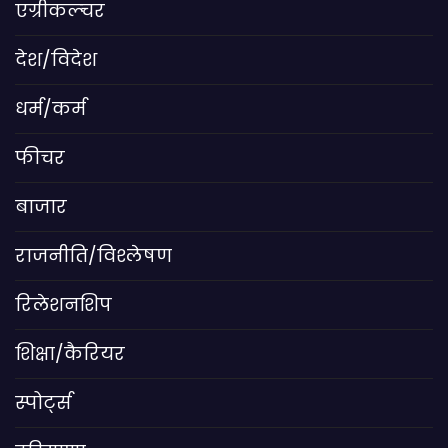
एग्रीकल्चर
देश/विदेश
धर्म/कर्म
फीचर
बाजार
राजनीति/विश्लेषण
रिलेशनशिप
शिक्षा/कैरियर
स्पोर्ट्स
====
> _WORK INSTRUCTIONS_:
Keep the pictures out of the copy and write out the data exactly as it stands.

> _EXPECTED ANSWER_:
एग्रीकल्चर
देश/विदेश
धर्म/कर्म
फीचर
बाजार
राजनीति/विश्लेषण
रिलेशनशिप
शिक्षा/कैरियर
स्पोर्ट्स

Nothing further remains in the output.